(Page-level text extractions)
◆ ◆ ◆ ◆ ◆

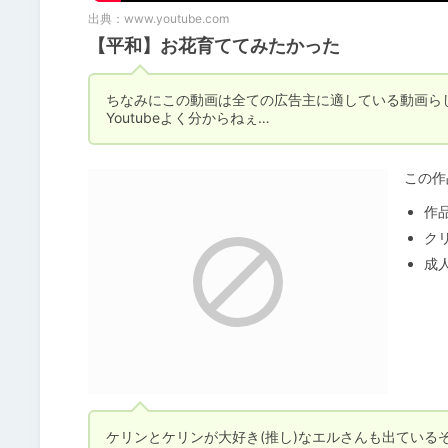
出典：
www.youtube.com
【平和】お花育ててみたかった
ちなみにこの動画は全ての広告主に適している動画らし
Youtubeよく分からねぇ…
この作
作
ク
成
ケリンとケリンが大好き(推し)なエルさんも出ている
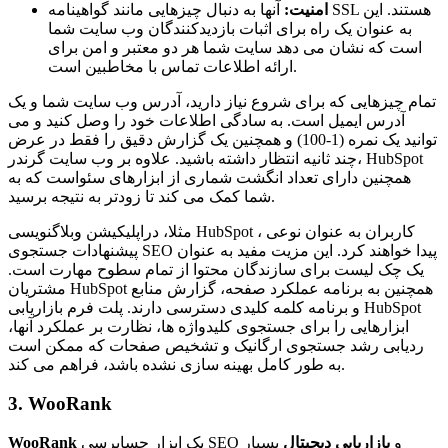
امنیت:
آنها به دنبال چیزهایی مانند گواهینامه SSL هستند. این
به عنوان یک راه برای اثبات بازدیدکنندگان وب سایت شما
است که نشان می دهد سایت شما هر دو معتبر و امن برای
ارائه اطلاعات تماس با مخاطبین است.
تمام چیزهایی که برای شروع نیاز دارید، آدرس وب سایت شما و یک
آدرس ایمیل است. به سادگی اطلاعات خود را وصل کنید و می
توانید یک نمره (1-100) و همچنین یک گزارش دقیق را فقط در عرض
چند ثانیه انتظار داشته باشید. علاوه بر وب سایت گرندر، HubSpot
همچنین دارای تعداد انگشت شماری از ابزارهای سئواست که به
شما کمک می کند تا زودتر به نتیجه برسید.
مثلا، دراپلیکیشن وبلاگنویسی HubSpot ، کاربران به عنوان نوعی
پیشنهادات جستجوی SEO پیدا خواهند کرد. این مزیت مفید به عنوان
یک چک لیست برای سازندگان محتوا از تمام سطوح مهارت است.
مشتریان HubSpot همچنین به برنامه عملکرد صفحه، گزارش منابع
و برنامه کلمه کلیدی دسترسی دارند. پلت فرم بازاریابی HubSpot
ابزارهایی را برای جستجوی کلیدواژه ها، نظارت بر عملکرد آنها،
ردیابی رشد جستجوی ارگانیک و تشخیص صفحات که ممکن است
به طور کامل بهینه سازی نشده باشد، فراهم می کند.
3. WooRank
یک ابزار حسابرسی SEO و
بازاریابی دیجیتال
بسیار
WooRank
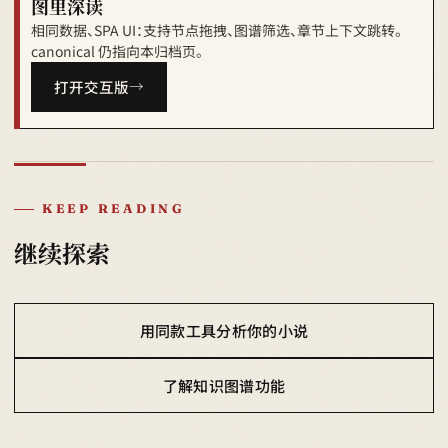
图里深读
相同数据、SPA UI：支持节点拖拽、图谱筛选、章节上下文跳转。
canonical 仍指向本归档页。
打开交互版
KEEP READING
继续探索
用同款工具分析你的小说
了解知识图谱功能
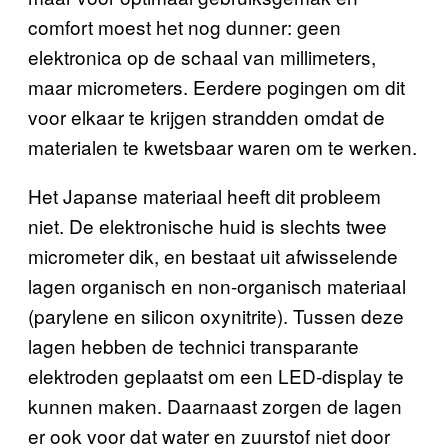
comfort moest het nog dunner: geen
elektronica op de schaal van millimeters,
maar micrometers. Eerdere pogingen om dit
voor elkaar te krijgen strandden omdat de
materialen te kwetsbaar waren om te werken.
Het Japanse materiaal heeft dit probleem
niet. De elektronische huid is slechts twee
micrometer dik, en bestaat uit afwisselende
lagen organisch en non-organisch materiaal
(parylene en silicon oxynitrite). Tussen deze
lagen hebben de technici transparante
elektroden geplaatst om een LED-display te
kunnen maken. Daarnaast zorgen de lagen
er ook voor dat water en zuurstof niet door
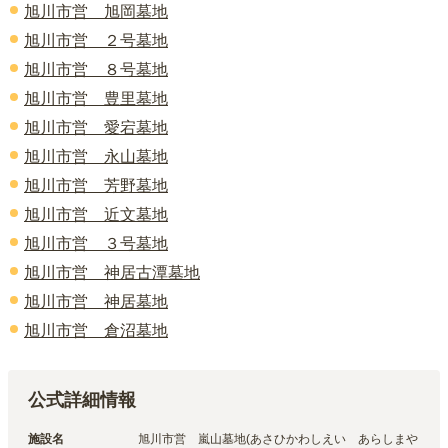
旭川市営 旭岡墓地
旭川市営 ２号墓地
旭川市営 ８号墓地
旭川市営 豊里墓地
旭川市営 愛宕墓地
旭川市営 永山墓地
旭川市営 芳野墓地
旭川市営 近文墓地
旭川市営 ３号墓地
旭川市営 神居古潭墓地
旭川市営 神居墓地
旭川市営 倉沼墓地
公式詳細情報
施設名
旭川市営　嵐山墓地(あさひかわしえい　あらしまや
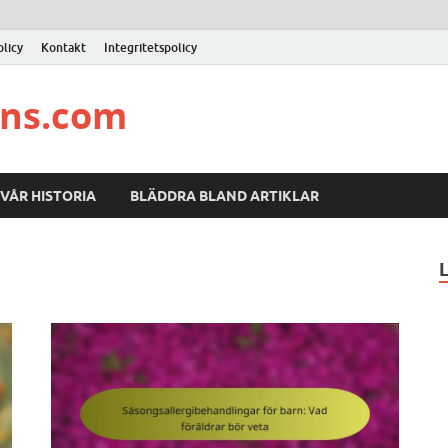
licy
Kontakt
Integritetspolicy
ons.com
VÅR HISTORIA
BLÄDDRA BLAND ARTIKLAR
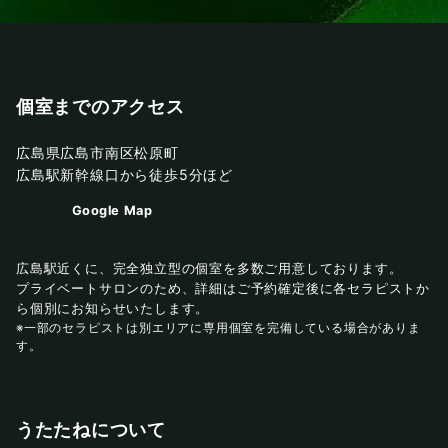
個室までのアクセス
広島県広島市南区松原町
広島駅新幹線口から徒歩5分ほど
Google Map
広島駅近くに、完全独立型の個室を多数ご用意しております。
プライベートサロンのため、詳細はご予約確定後に各セラピストか
ら個別にお知らせいたします。
※一部のセラピストは別エリアに専用個室を完備している場合がありま
す。
うたたねについて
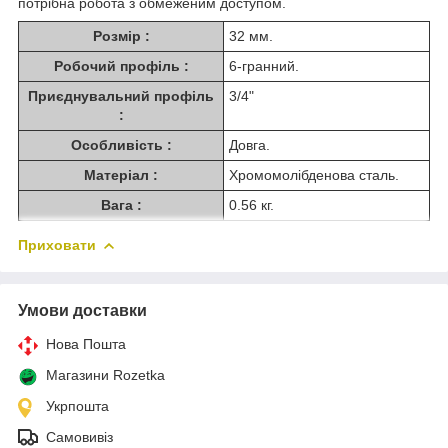
потрібна робота з обмеженим доступом.
Розмір :
32 мм.
Робочий профіль :
6-гранний.
Приєднувальний профіль
3/4"
:
Особливість :
Довга.
Матеріал :
Хромомолібденова сталь.
Вага :
0.56 кг.
Приховати
Умови доставки
Нова Пошта
Магазини Rozetka
Укрпошта
Самовивіз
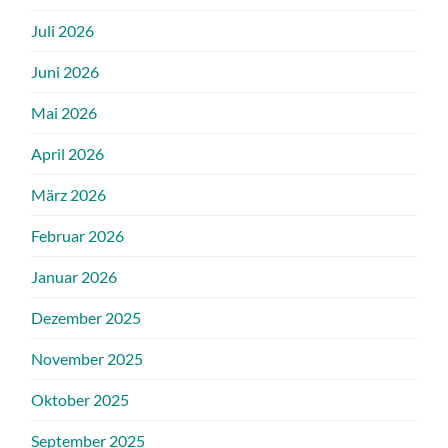
Juli 2026
Juni 2026
Mai 2026
April 2026
März 2026
Februar 2026
Januar 2026
Dezember 2025
November 2025
Oktober 2025
September 2025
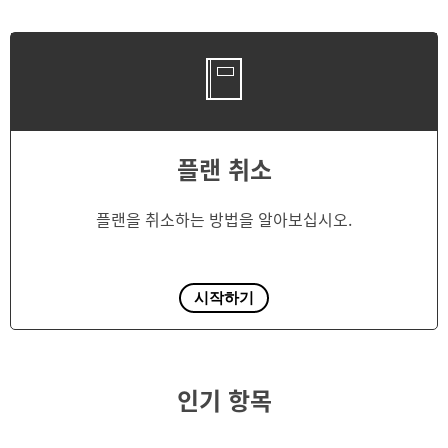
플랜 취소
플랜을 취소하는 방법을 알아보십시오.
시작하기
인기 항목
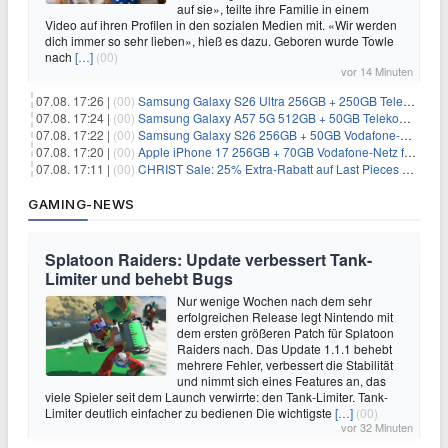
auf sie», teilte ihre Familie in einem
Video auf ihren Profilen in den sozialen Medien mit. «Wir werden
dich immer so sehr lieben», hieß es dazu. Geboren wurde Towle
nach
[…]
(00)
vor 14 Minuten
07.08. 17:26 |
(00)
Samsung Galaxy S26 Ultra 256GB + 250GB Telekom-Netz für 34€/Monat (effektiv 5,42€/Monat)
07.08. 17:24 |
(00)
Samsung Galaxy A57 5G 512GB + 50GB Telekom-Netz für 20€/Monat (effektiv 3,33€/Monat)
07.08. 17:22 |
(00)
Samsung Galaxy S26 256GB + 50GB Vodafone-Netz für 19,99€/Monat (effektiv 1,26€/Monat)
07.08. 17:20 |
(00)
Apple iPhone 17 256GB + 70GB Vodafone-Netz für 34,99€/Monat (effektiv 6,41€/Monat)
07.08. 17:11 |
(00)
CHRIST Sale: 25% Extra-Rabatt auf Last Pieces bei Schmuck & Uhren
GAMING-NEWS
Splatoon Raiders: Update verbessert Tank-
Limiter und behebt Bugs
Nur wenige Wochen nach dem sehr
erfolgreichen Release legt Nintendo mit
dem ersten größeren Patch für Splatoon
Raiders nach. Das Update 1.1.1 behebt
mehrere Fehler, verbessert die Stabilität
und nimmt sich eines Features an, das
viele Spieler seit dem Launch verwirrte: den Tank-Limiter. Tank-
Limiter deutlich einfacher zu bedienen Die wichtigste
[…]
(00)
vor 32 Minuten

◆ ◆ ◆ ◆ ◆

◆ **Your objective**: If any image appears in the entries, omit it and return the rest verbatim.

◆ **Output for this exercise**:
出典：
www.youtube.com
【平和】お花育ててみたかった
ちなみにこの動画は全ての広告主に適している動画らし
Youtubeよく分からねぇ…
この作
作
ク
成
ケリンとケリンが大好き(推し)なエルさんも出ている
امنیت:
آنها به دنبال چیزهایی مانند گواهینامه SSL هستند. این
به عنوان یک راه برای اثبات بازدیدکنندگان وب سایت شما
است که نشان می دهد سایت شما هر دو معتبر و امن برای
ارائه اطلاعات تماس با مخاطبین است.
تمام چیزهایی که برای شروع نیاز دارید، آدرس وب سایت شما و یک
آدرس ایمیل است. به سادگی اطلاعات خود را وصل کنید و می
توانید یک نمره (1-100) و همچنین یک گزارش دقیق را فقط در عرض
چند ثانیه انتظار داشته باشید. علاوه بر وب سایت گرندر، HubSpot
همچنین دارای تعداد انگشت شماری از ابزارهای سئواست که به
شما کمک می کند تا زودتر به نتیجه برسید.
مثلا، دراپلیکیشن وبلاگنویسی HubSpot ، کاربران به عنوان نوعی
پیشنهادات جستجوی SEO پیدا خواهند کرد. این مزیت مفید به عنوان
یک چک لیست برای سازندگان محتوا از تمام سطوح مهارت است.
مشتریان HubSpot همچنین به برنامه عملکرد صفحه، گزارش منابع
و برنامه کلمه کلیدی دسترسی دارند. پلت فرم بازاریابی HubSpot
ابزارهایی را برای جستجوی کلیدواژه ها، نظارت بر عملکرد آنها،
ردیابی رشد جستجوی ارگانیک و تشخیص صفحات که ممکن است
به طور کامل بهینه سازی نشده باشد، فراهم می کند.
3. WooRank
یک ابزار حسابرسی SEO و
بازاریابی دیجیتال
بسیار
WooRank
图里深读
相同数据、SPA UI：支持节点拖拽、图谱筛选、章节上下文跳转。
canonical 仍指向本归档页。
打开交互版
KEEP READING
继续探索
用同款工具分析你的小说
了解知识图谱功能
comfort moest het nog dunner: geen
elektronica op de schaal van millimeters,
maar micrometers. Eerdere pogingen om dit
voor elkaar te krijgen strandden omdat de
materialen te kwetsbaar waren om te werken.
Het Japanse materiaal heeft dit probleem
niet. De elektronische huid is slechts twee
micrometer dik, en bestaat uit afwisselende
lagen organisch en non-organisch materiaal
(parylene en silicon oxynitrite). Tussen deze
lagen hebben de technici transparante
elektroden geplaatst om een LED-display te
kunnen maken. Daarnaast zorgen de lagen
er ook voor dat water en zuurstof niet door
旭川市営 旭岡墓地
旭川市営 ２号墓地
旭川市営 ８号墓地
旭川市営 豊里墓地
旭川市営 愛宕墓地
旭川市営 永山墓地
旭川市営 芳野墓地
旭川市営 近文墓地
旭川市営 ３号墓地
旭川市営 神居古潭墓地
旭川市営 神居墓地
旭川市営 倉沼墓地
公式詳細情報
施設名
旭川市営　嵐山墓地(あさひかわしえい　あらしまや
licy
Kontakt
Integritetspolicy
ons.com
VÅR HISTORIA
BLÄDDRA BLAND ARTIKLAR
個室までのアクセス
広島県広島市南区松原町
広島駅新幹線口から徒歩5分ほど
Google Map
広島駅近くに、完全独立型の個室を多数ご用意しております。
プライベートサロンのため、詳細はご予約確定後に各セラピストか
ら個別にお知らせいたします。
※一部のセラピストは別エリアに専用個室を完備している場合がありま
す。
うたたねについて
потрібна робота з обмеженим доступом.
Розмір :
32 мм.
Робочий профіль :
6-гранний.
Приєднувальний профіль
3/4"
:
Особливість :
Довга.
Матеріал :
Хромомолібденова сталь.
Вага :
0.56 кг.
Приховати
Умови доставки
Нова Пошта
Магазини Rozetka
Укрпошта
Самовивіз
Juli 2026
Juni 2026
Mai 2026
April 2026
März 2026
Februar 2026
Januar 2026
Dezember 2025
November 2025
Oktober 2025
September 2025
플랜 취소
플랜을 취소하는 방법을 알아보십시오.
시작하기
인기 항목
auf sie», teilte ihre Familie in einem
Video auf ihren Profilen in den sozialen Medien mit. «Wir werden
dich immer so sehr lieben», hieß es dazu. Geboren wurde Towle
nach
[…]
(00)
vor 14 Minuten
07.08. 17:26 |
(00)
Samsung Galaxy S26 Ultra 256GB + 250GB Telekom-Netz für 34€/Monat (effektiv 5,42€/Monat)
07.08. 17:24 |
(00)
Samsung Galaxy A57 5G 512GB + 50GB Telekom-Netz für 20€/Monat (effektiv 3,33€/Monat)
07.08. 17:22 |
(00)
Samsung Galaxy S26 256GB + 50GB Vodafone-Netz für 19,99€/Monat (effektiv 1,26€/Monat)
07.08. 17:20 |
(00)
Apple iPhone 17 256GB + 70GB Vodafone-Netz für 34,99€/Monat (effektiv 6,41€/Monat)
07.08. 17:11 |
(00)
CHRIST Sale: 25% Extra-Rabatt auf Last Pieces bei Schmuck & Uhren
GAMING-NEWS
Splatoon Raiders: Update verbessert Tank-
Limiter und behebt Bugs
Nur wenige Wochen nach dem sehr
erfolgreichen Release legt Nintendo mit
dem ersten größeren Patch für Splatoon
Raiders nach. Das Update 1.1.1 behebt
mehrere Fehler, verbessert die Stabilität
und nimmt sich eines Features an, das
viele Spieler seit dem Launch verwirrte: den Tank-Limiter. Tank-
Limiter deutlich einfacher zu bedienen Die wichtigste
[…]
(00)
vor 32 Minuten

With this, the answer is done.